Are we going to start to push our own envelope to think about new tactics and a new strategy to combat this? One of the things that we have to do is to tell people it’s not just about unions. It’s not just about collective bargaining rights. Do you even want to have a democracy anymore? ‘Cause that’s what’s at stake. They’re literally—through laws, and these bills— stripping us of our basic democratic rights. What we’re going to end up as, and this is not just hyperbole: we’re going to end up like Syria where people who rise up are literally pushed down through the most extreme oppressive means. This is what this is.
Imagine a hundred people who sit out there and protest, sit down nonviolently, and get locked up for felonies for a year. We’re going to have hundreds if not thousands of political prisoners in this state as a result of this bill, and that’s not just rhetoric, that’s what they want to happen. They want to demoralize all of our movements, and say “we’re going to lock you up, and we’re going to throw away the key if you do bold actions like a civil disobedience.” Frankly Rick, I think we all ought to be engaged when it’s appropriate and when we need to escalate to put pressure on these entities, to engage in nonviolent noncompliance and direct action.

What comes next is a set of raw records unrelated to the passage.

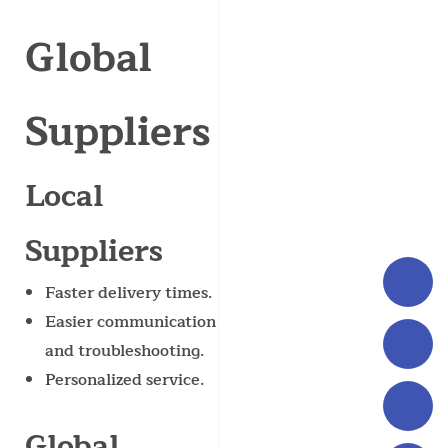
Global
Suppliers
Local
Suppliers
Faster delivery times.
Easier communication
and troubleshooting.
Personalized service.
Global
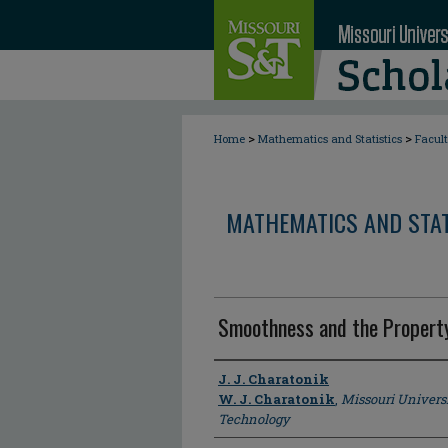
>
>
Home
Mathematics and Statistics
Facul
MATHEMATICS AND STAT
Smoothness and the Property
Author
J. J. Charatonik
W. J. Charatonik
,
Missouri Univers
Technology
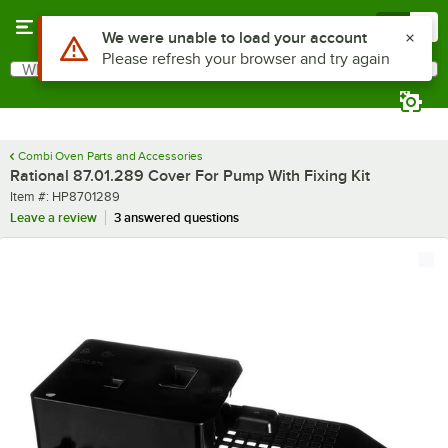
Skip to main content
Menu
0
Use Alt or Option plus Z to reach the notifications list
We were unable to load your account
Please refresh your browser and try again
What are you looking for?
Search
Begin typing for results.
Combi Oven Parts and Accessories
Rational 87.01.289 Cover For Pump With Fixing Kit
Item number
Item #:
HP8701289
Leave a review
3 answered questions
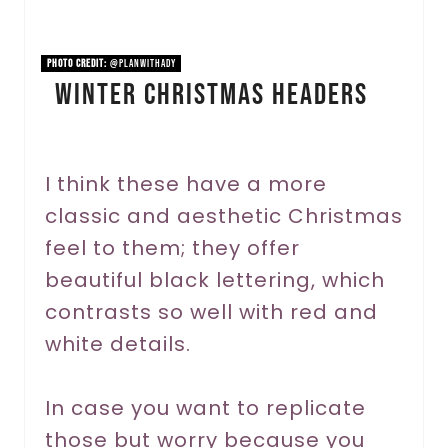
i
n
PHOTO CREDIT:
@planwithady
Winter Christmas Headers
t
e
r
I think these have a more
classic and aesthetic Christmas
e
feel to them; they offer
s
beautiful black lettering, which
t
contrasts so well with red and
P
white details.
i
In case you want to replicate
n
those but worry because you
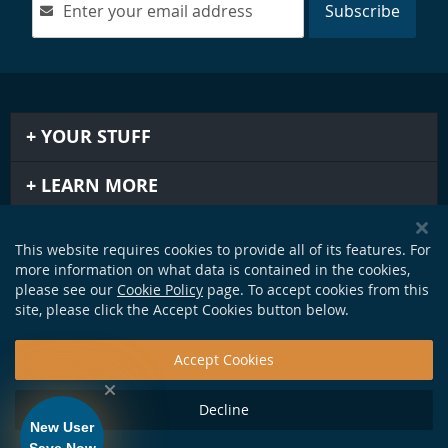
Subscribe
YOUR STUFF
LEARN MORE
IMPORTANT STUFF
This website requires cookies to provide all of its features. For
more information on what data is contained in the cookies,
GET IN TOUCH
please see our
Cookie Policy
page. To accept cookies from this
site, please click the Accept Cookies button below.
Accept Cookies
Decline
New User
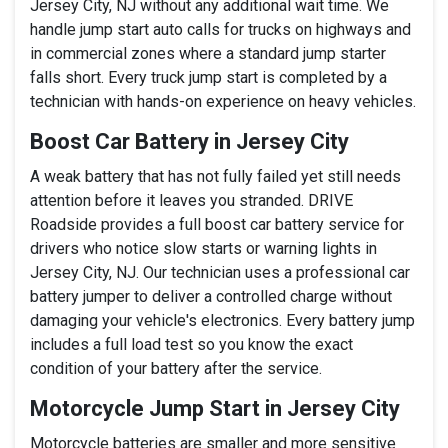
Jersey City, NJ without any additional wait time. We
handle jump start auto calls for trucks on highways and
in commercial zones where a standard jump starter
falls short. Every truck jump start is completed by a
technician with hands-on experience on heavy vehicles.
Boost Car Battery in Jersey City
A weak battery that has not fully failed yet still needs
attention before it leaves you stranded. DRIVE
Roadside provides a full boost car battery service for
drivers who notice slow starts or warning lights in
Jersey City, NJ. Our technician uses a professional car
battery jumper to deliver a controlled charge without
damaging your vehicle's electronics. Every battery jump
includes a full load test so you know the exact
condition of your battery after the service.
Motorcycle Jump Start in Jersey City
Motorcycle batteries are smaller and more sensitive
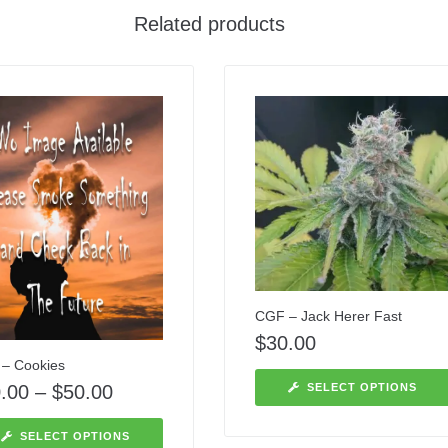
Related products
CGF – Jack Herer Fast
$
30.00
– Cookies
.00
–
$
50.00
SELECT OPTIONS
SELECT OPTIONS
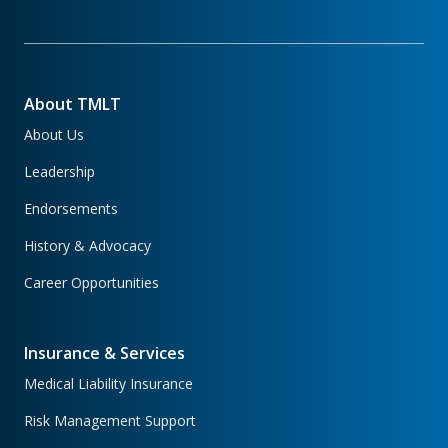
About TMLT
About Us
Leadership
Endorsements
History & Advocacy
Career Opportunities
Insurance & Services
Medical Liability Insurance
Risk Management Support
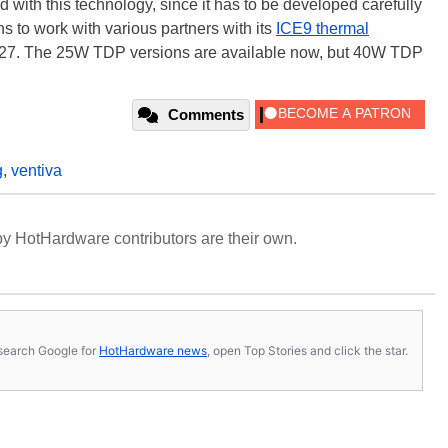
 with this technology, since it has to be developed carefully
s to work with various partners with its
ICE9 thermal
027. The 25W TDP versions are available now, but 40W TDP
Comments
g
,
ventiva
y HotHardware contributors are their own.
s, search Google for
HotHardware news
, open Top Stories and click the star.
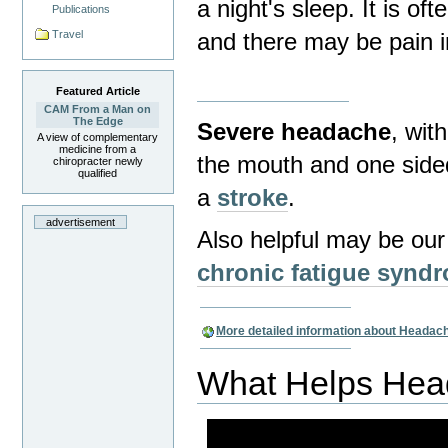
a night's sleep.
It is oft
Publications
Travel
and there may be pain i
Featured Article
CAM From a Man on
The Edge
Severe headache
, wit
A view of complementary
medicine from a
the mouth and one side
chiropracter newly
qualified
a
stroke
.
advertisement
Also helpful may be ou
chronic fatigue synd
More detailed information about Headac
What Helps He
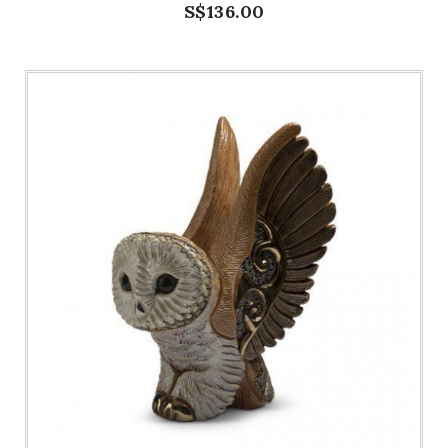
S$136.00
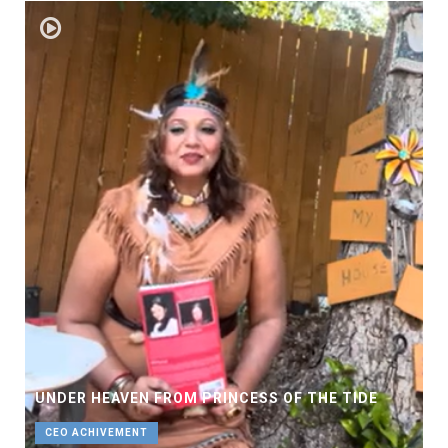
UNDER HEAVEN FROM PRINCESS OF THE TIDE
CEO ACHIVEMENT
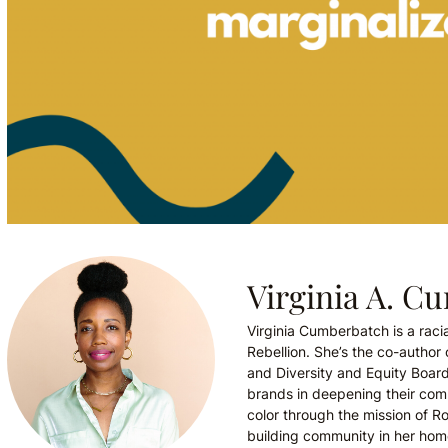
Virginia A. C
Virginia Cumberbatch is a racia
Rebellion. She’s the co-autho
and Diversity and Equity Boar
brands in deepening their comm
color through the mission of Ro
building community in her hom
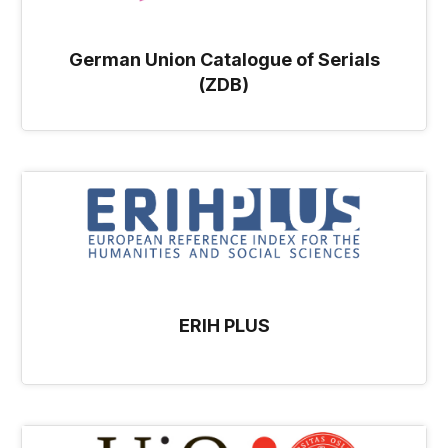
German Union Catalogue of Serials
(ZDB)
ERIH PLUS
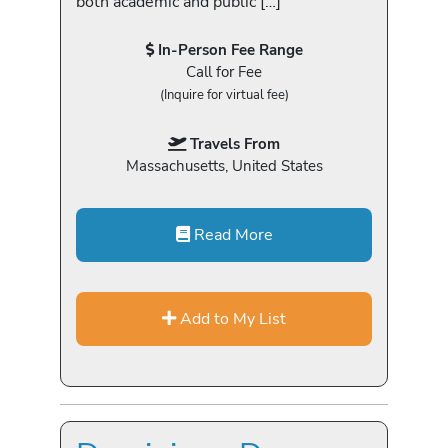
both academic and public […]
In-Person Fee Range
Call for Fee
(Inquire for virtual fee)
Travels From
Massachusetts, United States
Read More
Add to My List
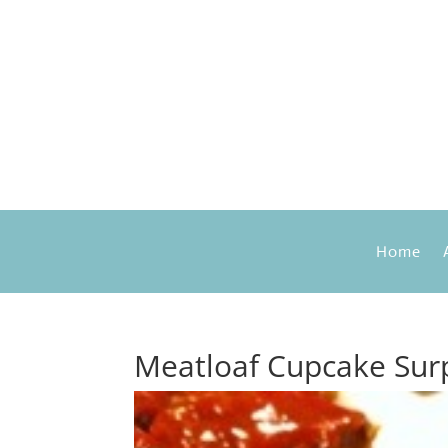
Home
Meatloaf Cupcake Surp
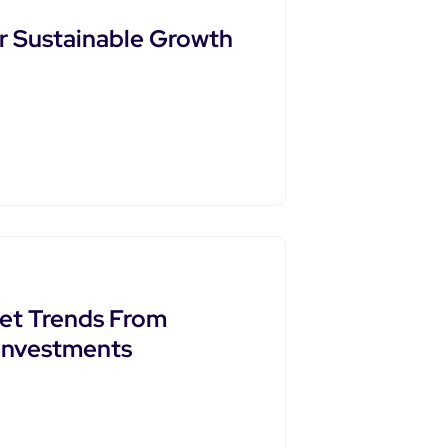
or Sustainable Growth
ket Trends From
 Investments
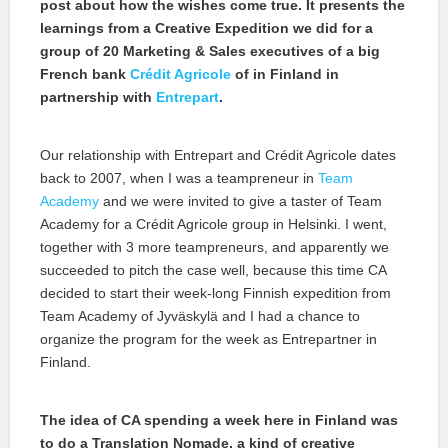
post about how the wishes come true. It presents the
learnings from a Creative Expedition we did for a
group of 20 Marketing & Sales executives of a big
French bank
Crédit Agricole
of in Finland in
partnership with
Entrepart
.
Our relationship with Entrepart and Crédit Agricole dates
back to 2007, when I was a teampreneur in
Team
Academy
and we were invited to give a taster of Team
Academy for a Crédit Agricole group in Helsinki. I went,
together with 3 more teampreneurs, and apparently we
succeeded to pitch the case well, because this time CA
decided to start their week-long Finnish expedition from
Team Academy of Jyväskylä and I had a chance to
organize the program for the week as Entrepartner in
Finland.
The idea of CA spending a week here in Finland was
to do a Translation Nomade, a kind of creative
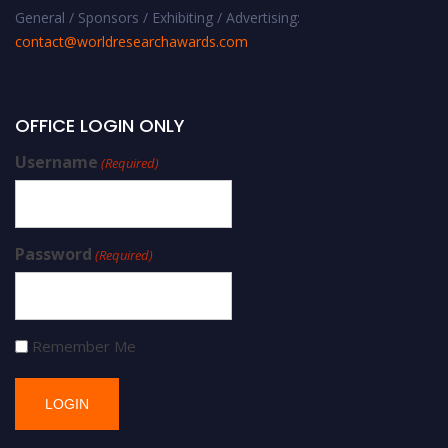
General / Sponsors / Exhibiting / Advertising:
contact@worldresearchawards.com
OFFICE LOGIN ONLY
Username
(Required)
Password
(Required)
Remember Me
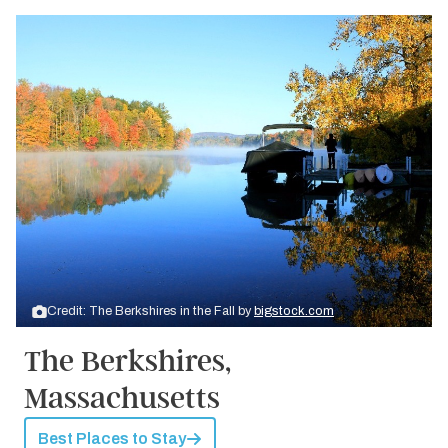
Credit: The Berkshires in the Fall by
bigstock.com
The Berkshires,
Massachusetts
Best Places to Stay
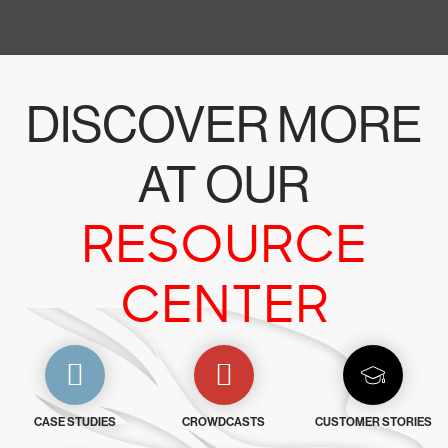
DISCOVER MORE
AT OUR
RESOURCE
CENTER
CASE STUDIES
CROWDCASTS
CUSTOMER STORIES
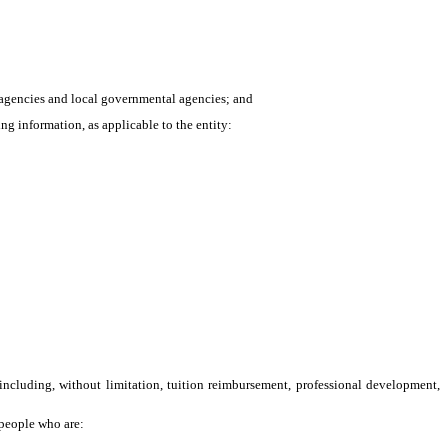
l agencies and local governmental agencies; and
 information, as applicable to the entity:
including, without limitation, tuition reimbursement, professional development,
 people who are:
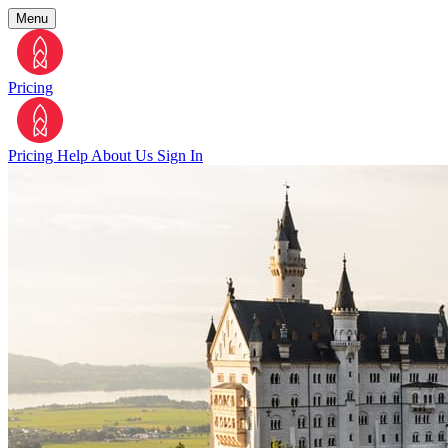
Menu
Pricing
Pricing
Help
About Us
Sign In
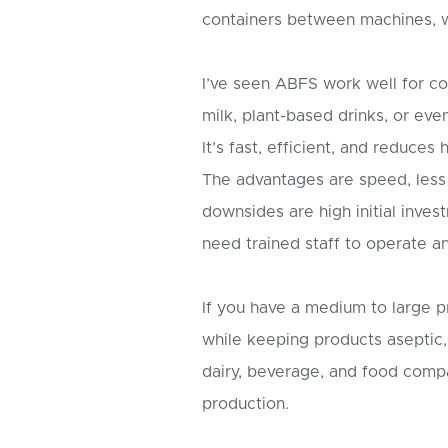
containers between machines, w
I’ve seen ABFS work well for c
milk, plant-based drinks, or even
It’s fast, efficient, and reduces
The advantages are speed, less 
downsides are high initial in
need trained staff to operate a
If you have a medium to large p
while keeping products aseptic, 
dairy, beverage, and food comp
production.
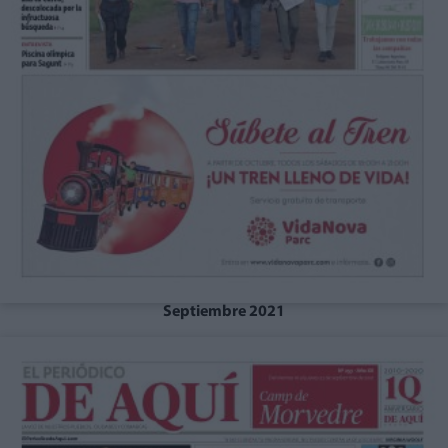
Septiembre 2021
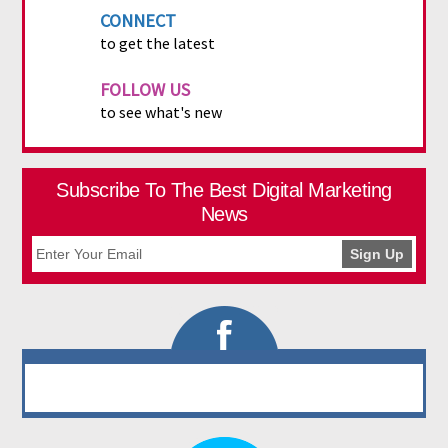
CONNECT
to get the latest
FOLLOW US
to see what's new
Subscribe To The Best Digital Marketing
News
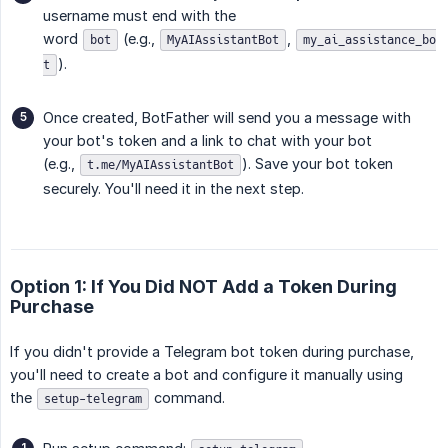
username must end with the
word
(e.g.,
,
bot
MyAIAssistantBot
my_ai_assistance_bo
).
t
Once created, BotFather will send you a message with
your bot's token and a link to chat with your bot
(e.g.,
). Save your bot token
t.me/MyAIAssistantBot
securely. You'll need it in the next step.
Option 1: If You Did NOT Add a Token During
Purchase
If you didn't provide a Telegram bot token during purchase,
you'll need to create a bot and configure it manually using
the
command.
setup-telegram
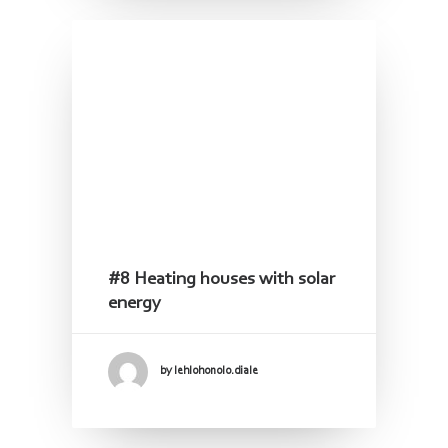
#8 Heating houses with solar
energy
by lehlohonolo.diale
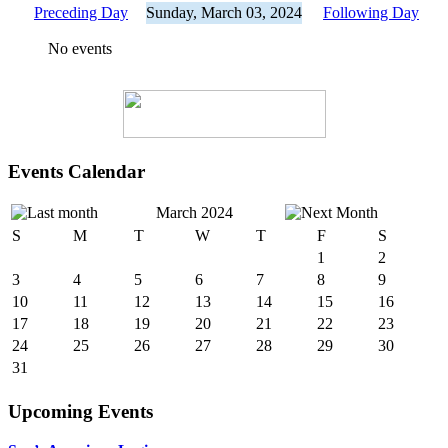
Preceding Day
Sunday, March 03, 2024
Following Day
No events
Events Calendar
March 2024
S
M
T
W
T
F
S
1
2
3
4
5
6
7
8
9
10
11
12
13
14
15
16
17
18
19
20
21
22
23
24
25
26
27
28
29
30
31
Upcoming Events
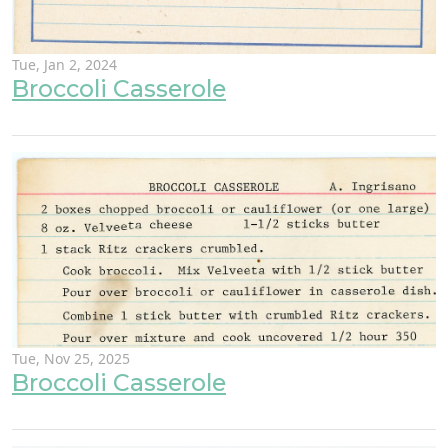
Tue, Jan 2, 2024
Broccoli Casserole
Tue, Nov 25, 2025
Broccoli Casserole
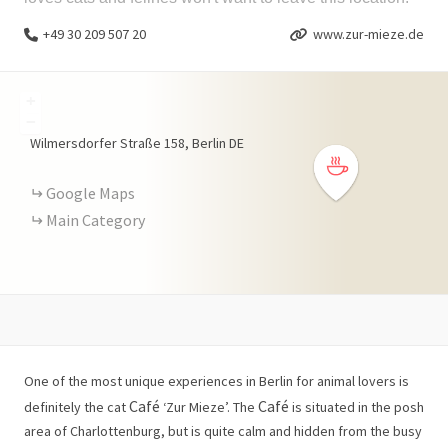
+49 30 209 507 20
www.zur-mieze.de
+
−
Wilmersdorfer Straße
158
Berlin
DE
Google Maps
Main Category
One of the most unique experiences in Berlin for animal lovers is
Café
Café
definitely the cat
‘Zur Mieze’. The
is situated in the posh
area of Charlottenburg, but is quite calm and hidden from the busy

[Rick Smith]: I’m right there with you.
[Ben Speight]: We have to put our bodies on the line, because it destroys working families and it destroys the middle class when they take away our union rights, which is what they’re trying to do.
[Rick Smith]: I’ve said that about actions on the job, about them coming in and trying to foreclose on people’s homes, you name it. I think direct action is the best way to go, and as we’ve seen these occupations around the country, there’s a lot of talk out there that the one percent is all afraid. I don’t think so, because I think the one percent knows that they’ve got legislatures like the one in Georgia, here in Pennsylvania, Wisconsin, Ohio, that they’ve bought and paid for enough politicians to make sure that they don’t have to be afraid.
[Ben Speight]: I’ll tell you one thing, I’ve been fired on the job for organizing. I’ve seen people who I’ve worked with have been fired on the job. I’ve seen other forms of retaliation. We’ve been arrested, we’ve seen police come out there and shoot at us with rubber bullets and tear gas. I’ve been organizing in Georgia for fourteen years, but I have never seen a corporation work with legislators to specifically draft a piece of legislation in direct response to an action that we took. That, to me, does smack of the fact that they’re afraid because they’re responding directly to something that we’ve done. So, I think we need to continue to do it, we need to turn up the heat, but we also need to put it on blast as much as we can.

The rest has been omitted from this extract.